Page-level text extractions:
[Start of section]
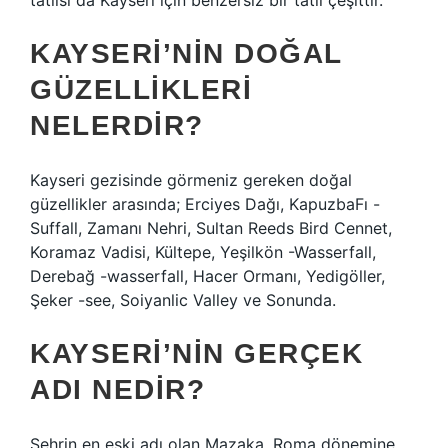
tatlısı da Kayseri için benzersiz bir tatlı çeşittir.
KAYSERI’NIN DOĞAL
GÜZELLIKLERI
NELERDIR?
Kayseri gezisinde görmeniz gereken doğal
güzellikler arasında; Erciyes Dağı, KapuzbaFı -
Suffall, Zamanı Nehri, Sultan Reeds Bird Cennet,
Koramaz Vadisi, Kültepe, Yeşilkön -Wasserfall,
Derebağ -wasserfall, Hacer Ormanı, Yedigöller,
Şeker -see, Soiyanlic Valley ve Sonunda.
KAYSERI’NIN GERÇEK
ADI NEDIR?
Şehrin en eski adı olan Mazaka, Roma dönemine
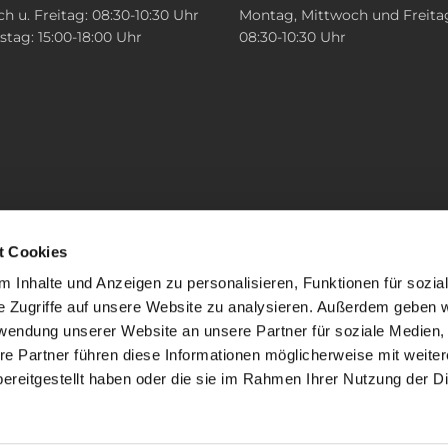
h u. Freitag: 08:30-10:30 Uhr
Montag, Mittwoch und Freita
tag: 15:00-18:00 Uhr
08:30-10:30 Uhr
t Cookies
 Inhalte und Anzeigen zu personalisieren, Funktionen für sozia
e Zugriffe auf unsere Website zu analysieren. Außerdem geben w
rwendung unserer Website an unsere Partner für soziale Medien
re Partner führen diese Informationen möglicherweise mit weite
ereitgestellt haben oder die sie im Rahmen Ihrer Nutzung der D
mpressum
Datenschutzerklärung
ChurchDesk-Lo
[End of section]
Required action: Return the line that contains "rwendung unserer Website", along with every line after it in the data above, exactly and with nothing else.

Your response:
rwendung unserer Website an unsere Partner für soziale Medien
re Partner führen diese Informationen möglicherweise mit weite
ereitgestellt haben oder die sie im Rahmen Ihrer Nutzung der D
mpressum
Datenschutzerklärung
ChurchDesk-Lo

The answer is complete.